Let me sum up the font situation: Freefarsi: all four variants present, non-spacing marks rendered correctly. BUT: one character (هٔ) not suited for persian or arabic Nazli: all four font variants present (thanks Reza!) and working. non-spacing marks are not rendered correctly. Reza tried to fix the font, but that resulted in crashes of the rendering engine. Error message below: ValueError: redefining named object: 'toUnicodeCMap:AAAAAA+Nazli' Rendering with the Nazli font works if I only use the regular variant. Therefore my suspicion is that there was a mistake when constructing the bold (possibly als for italic/bold-italic) variant of the font. Maybe the internal font name was accidentally changed from something like NazliBold to Nazli - therefore colliding with the regular Nazli font. @Reza: could you double check that and if possible fix it. In that case I could use your Nazli font variants with fixed non-spacing mark positioning.

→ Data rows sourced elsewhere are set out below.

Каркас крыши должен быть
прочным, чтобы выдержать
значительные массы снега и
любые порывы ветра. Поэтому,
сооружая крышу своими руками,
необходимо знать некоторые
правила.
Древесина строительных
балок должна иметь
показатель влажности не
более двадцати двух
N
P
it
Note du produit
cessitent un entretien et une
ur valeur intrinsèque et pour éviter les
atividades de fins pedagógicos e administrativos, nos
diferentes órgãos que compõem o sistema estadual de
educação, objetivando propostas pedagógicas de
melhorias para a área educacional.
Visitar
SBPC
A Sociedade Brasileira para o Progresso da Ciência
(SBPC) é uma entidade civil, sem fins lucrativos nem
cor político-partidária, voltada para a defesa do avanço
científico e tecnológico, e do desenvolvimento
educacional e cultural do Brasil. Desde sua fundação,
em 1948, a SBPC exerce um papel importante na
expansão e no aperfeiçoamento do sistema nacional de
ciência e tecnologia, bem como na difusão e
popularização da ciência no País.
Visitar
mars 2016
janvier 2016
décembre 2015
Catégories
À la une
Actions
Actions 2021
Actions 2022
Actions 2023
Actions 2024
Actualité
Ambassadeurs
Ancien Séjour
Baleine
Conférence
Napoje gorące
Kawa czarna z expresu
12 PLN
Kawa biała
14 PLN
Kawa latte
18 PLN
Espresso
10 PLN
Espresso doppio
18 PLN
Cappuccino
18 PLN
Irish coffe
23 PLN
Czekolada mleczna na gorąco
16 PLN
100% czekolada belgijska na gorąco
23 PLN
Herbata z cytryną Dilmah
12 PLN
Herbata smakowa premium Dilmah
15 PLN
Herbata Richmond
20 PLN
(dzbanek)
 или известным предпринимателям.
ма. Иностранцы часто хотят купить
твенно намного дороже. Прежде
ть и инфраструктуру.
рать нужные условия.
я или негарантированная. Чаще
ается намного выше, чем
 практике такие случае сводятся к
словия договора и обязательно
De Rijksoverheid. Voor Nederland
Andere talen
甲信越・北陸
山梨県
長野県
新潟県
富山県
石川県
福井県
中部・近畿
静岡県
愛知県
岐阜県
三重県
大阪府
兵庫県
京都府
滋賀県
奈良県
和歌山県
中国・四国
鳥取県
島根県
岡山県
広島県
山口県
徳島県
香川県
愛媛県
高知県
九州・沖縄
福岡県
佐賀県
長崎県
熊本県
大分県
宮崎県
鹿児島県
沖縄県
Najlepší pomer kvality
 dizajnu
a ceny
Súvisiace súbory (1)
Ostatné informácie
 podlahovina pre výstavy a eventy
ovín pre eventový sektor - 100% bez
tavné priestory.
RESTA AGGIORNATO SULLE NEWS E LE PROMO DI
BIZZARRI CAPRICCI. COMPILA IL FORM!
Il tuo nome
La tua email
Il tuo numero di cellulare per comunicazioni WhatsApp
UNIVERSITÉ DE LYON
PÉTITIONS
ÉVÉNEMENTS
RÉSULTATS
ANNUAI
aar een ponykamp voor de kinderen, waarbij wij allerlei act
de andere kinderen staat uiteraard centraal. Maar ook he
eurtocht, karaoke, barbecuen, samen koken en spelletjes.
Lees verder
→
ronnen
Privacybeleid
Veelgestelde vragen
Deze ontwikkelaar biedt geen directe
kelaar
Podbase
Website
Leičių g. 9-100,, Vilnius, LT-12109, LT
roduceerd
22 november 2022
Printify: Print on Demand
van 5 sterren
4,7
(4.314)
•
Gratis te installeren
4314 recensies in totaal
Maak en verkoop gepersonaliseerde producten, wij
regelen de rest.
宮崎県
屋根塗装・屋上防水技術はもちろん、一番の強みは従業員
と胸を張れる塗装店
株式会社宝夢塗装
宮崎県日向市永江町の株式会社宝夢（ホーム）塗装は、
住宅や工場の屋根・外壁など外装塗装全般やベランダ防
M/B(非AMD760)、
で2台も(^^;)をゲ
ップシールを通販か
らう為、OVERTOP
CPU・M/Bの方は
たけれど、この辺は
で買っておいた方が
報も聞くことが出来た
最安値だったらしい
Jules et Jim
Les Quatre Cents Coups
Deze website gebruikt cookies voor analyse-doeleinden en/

I added the internationalization keyword (i18n). Can people still reproduce this problem? Is it still affecting people? I'm checking since we've deployed MediaWiki 1.18 to all Wikimedia Foundation wikis and that has some fixes that might have solved this problem.
Thanks Volker Haas, he solved them in PDF export engine.